Autonomous Deformable Tissue Retraction System Based on 2-D Visual Representation and Asymmetric Reinforcement Learning for Robotic Surgery

Deformable tissue retraction is a common but time-consuming task in robotic surgery. An autonomous robotic deformable tissue retraction system has the potential to help surgeons reduce cognitive burdens and focus more on critical aspects of the surgery. However, the uncertain deformation and complex constraints of deformable tissues pose significant challenges. We propose an autonomous deformable tissue retraction framework that incorporates visual representation and learning models, along with a 7-degree-of-freedom robotic system. For extracting deformation representations and learning to manipulate deformable tissues based on 2D images, we introduce a Sequential-information-based Contrastive State Representation Learning (SC-SRL) algorithm and a reinforcement learning model with asymmetric inputs and auxiliary losses. Experimental results show that the proposed framework achieved a 93.0% success rate of tissue retraction task in a simulated environment.
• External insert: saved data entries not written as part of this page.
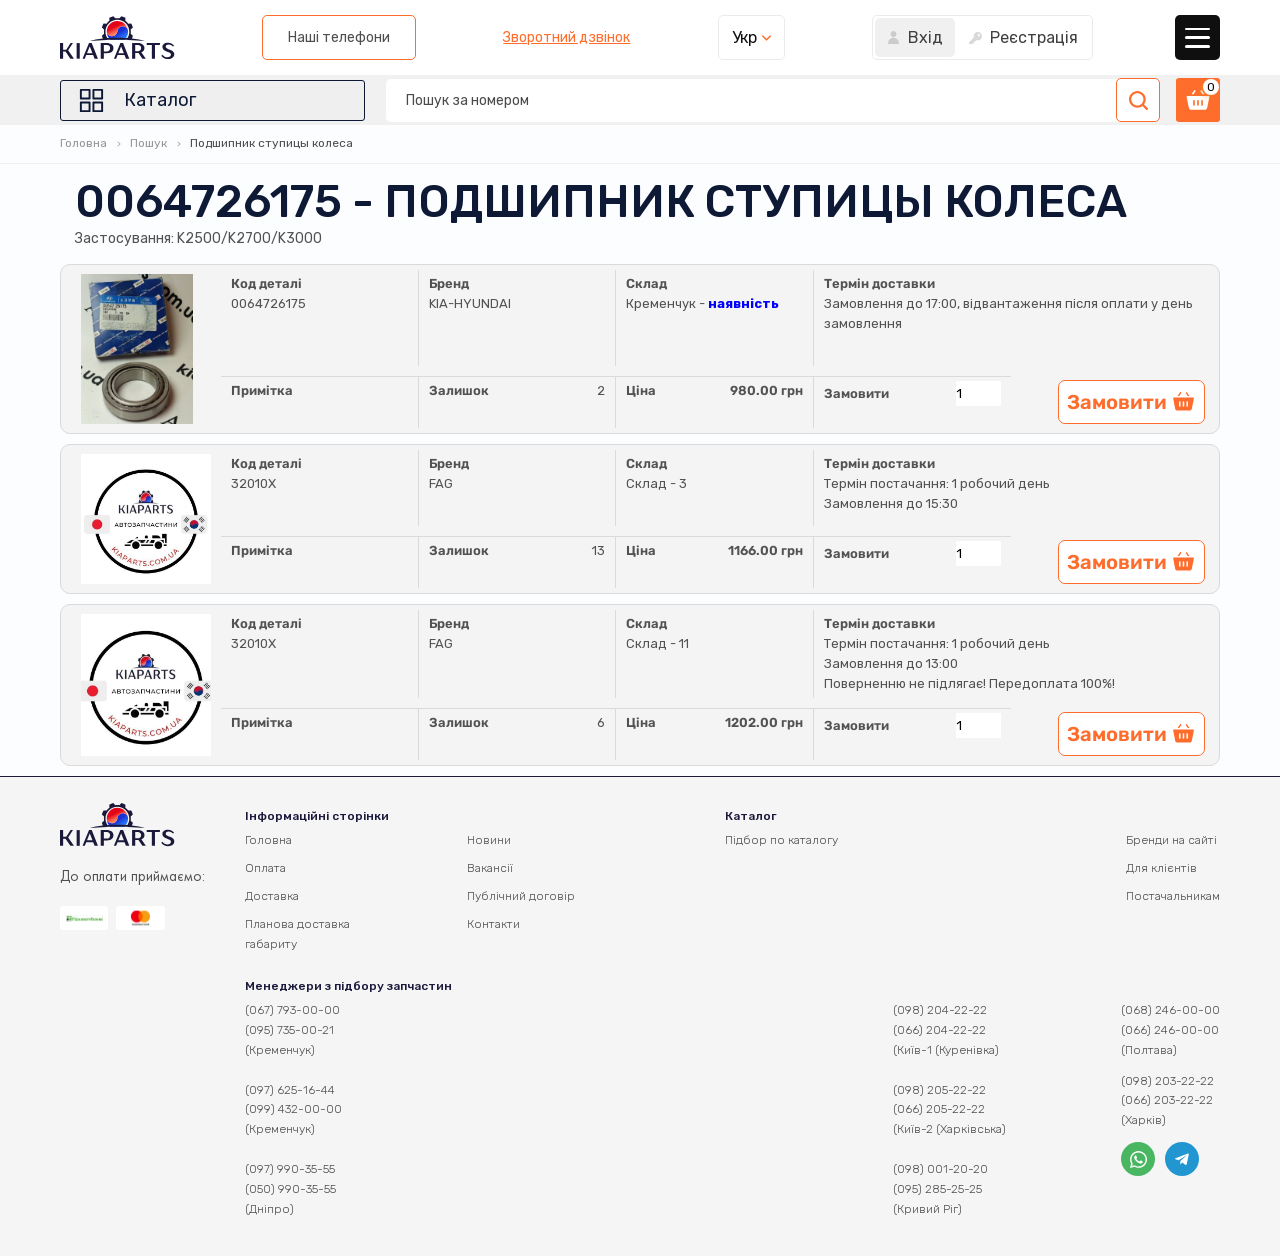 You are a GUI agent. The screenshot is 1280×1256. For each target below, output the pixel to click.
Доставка (272, 896)
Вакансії (490, 868)
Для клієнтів (1161, 868)
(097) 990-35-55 (290, 1169)
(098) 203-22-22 (1167, 1081)
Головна (83, 143)
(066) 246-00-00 (1170, 1030)
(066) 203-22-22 (1167, 1100)
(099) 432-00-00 (293, 1109)
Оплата (265, 868)
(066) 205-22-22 (939, 1109)
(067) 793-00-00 (292, 1010)
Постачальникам (1173, 896)
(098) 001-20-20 (940, 1169)
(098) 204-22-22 (940, 1010)
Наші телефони (339, 37)
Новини (489, 840)
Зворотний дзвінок (566, 38)
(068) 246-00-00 (1170, 1010)
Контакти (493, 924)
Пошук (148, 143)
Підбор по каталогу (781, 840)
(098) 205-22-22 (939, 1090)
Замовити (856, 393)
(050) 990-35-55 (290, 1189)
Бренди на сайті (1171, 840)
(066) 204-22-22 (939, 1030)
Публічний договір (521, 896)
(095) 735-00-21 (289, 1030)
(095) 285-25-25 (937, 1189)
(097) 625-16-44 (290, 1090)
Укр (744, 37) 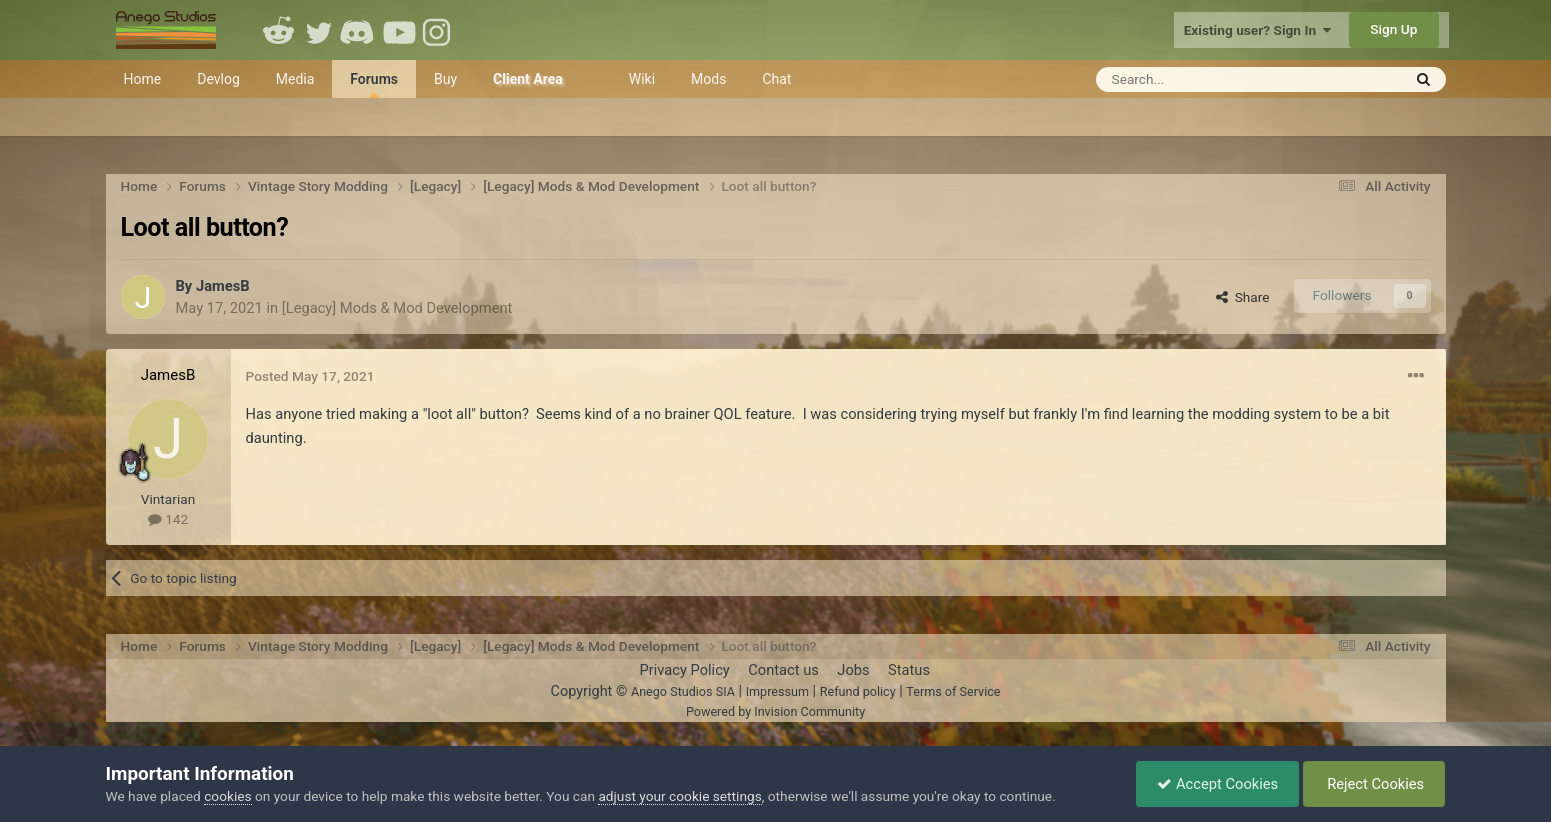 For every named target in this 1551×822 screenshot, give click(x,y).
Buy (445, 79)
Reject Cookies (1374, 784)
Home (143, 79)
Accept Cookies (1217, 784)
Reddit (279, 30)
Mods (708, 79)
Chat (776, 79)
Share (1243, 297)
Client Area (528, 79)
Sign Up (1393, 29)
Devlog (218, 79)
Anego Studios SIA (683, 691)
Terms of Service (953, 691)
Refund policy (858, 691)
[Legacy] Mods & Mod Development (397, 308)
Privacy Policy (684, 670)
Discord (359, 30)
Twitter (319, 30)
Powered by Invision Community (775, 711)
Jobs (853, 670)
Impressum (777, 691)
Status (909, 670)
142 (168, 519)
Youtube (399, 30)
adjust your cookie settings (679, 796)
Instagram (439, 30)
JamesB (223, 286)
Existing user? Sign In (1257, 30)
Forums (374, 84)
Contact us (783, 670)
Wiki (642, 79)
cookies (227, 796)
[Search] (1199, 79)
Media (295, 79) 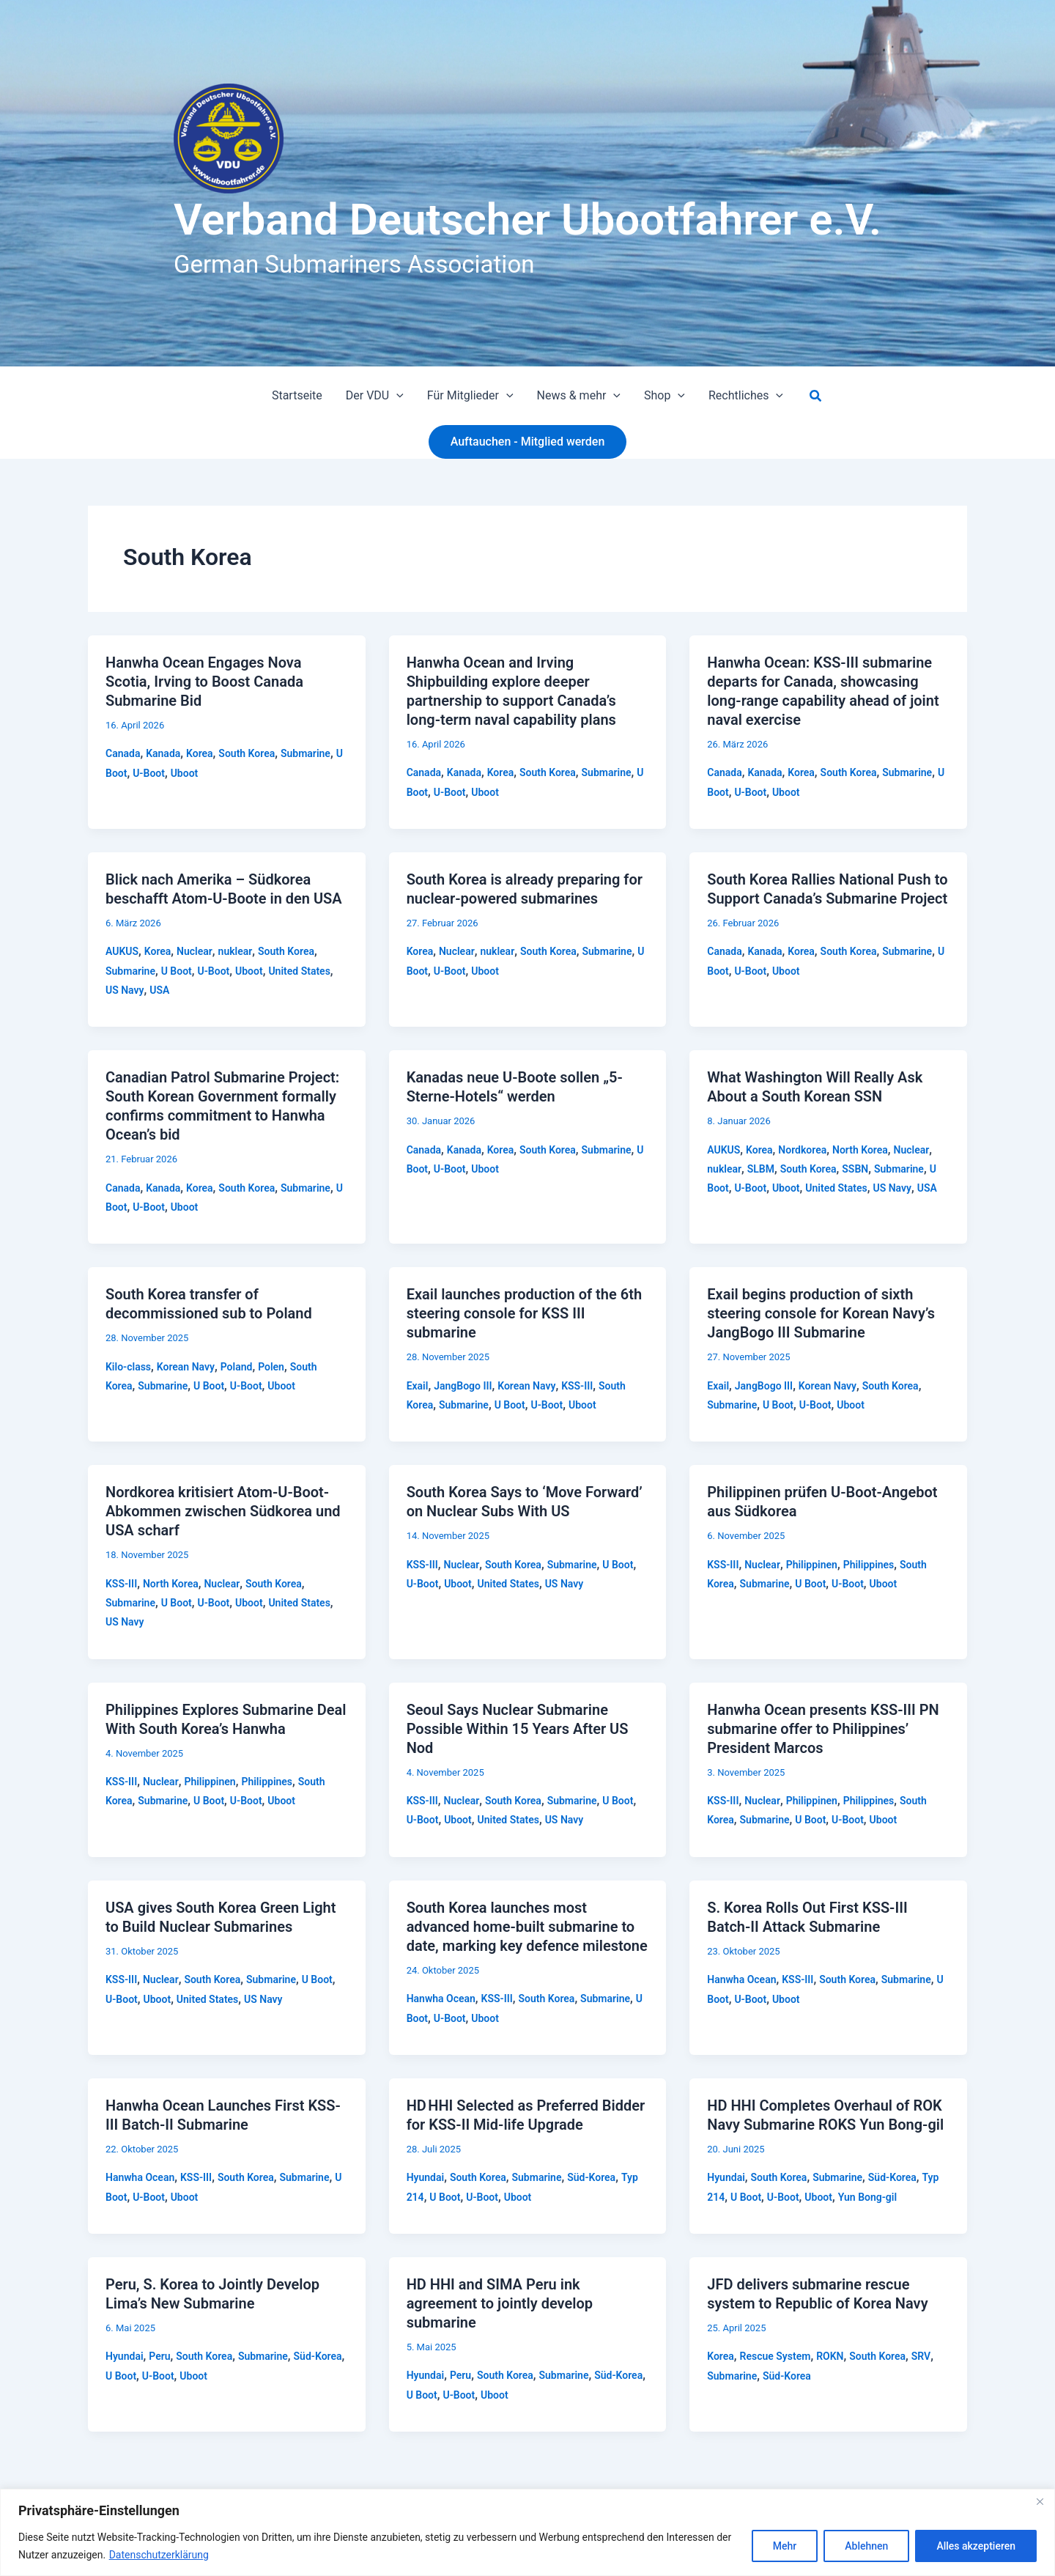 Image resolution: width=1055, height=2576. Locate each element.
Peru (159, 2356)
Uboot (185, 773)
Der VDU (375, 395)
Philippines (869, 1565)
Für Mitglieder (470, 395)
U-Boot (149, 773)
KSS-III (577, 1386)
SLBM (760, 1169)
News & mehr (579, 395)
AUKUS (122, 951)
Furthermore, our method demonstrates a safe retraction trajectory proportion of 92.5% based on a novel evaluation method using the histogram of feature angles of the tissue particles. The proposed framework can also be deployed on a real robotic system through a sim-to-real transfer pipeline, acquire policies for nearby tasks and perform resistance to visual dynamic disturbance. This study paves a new path for the application of vision-based intelligent systems in surgical robotics.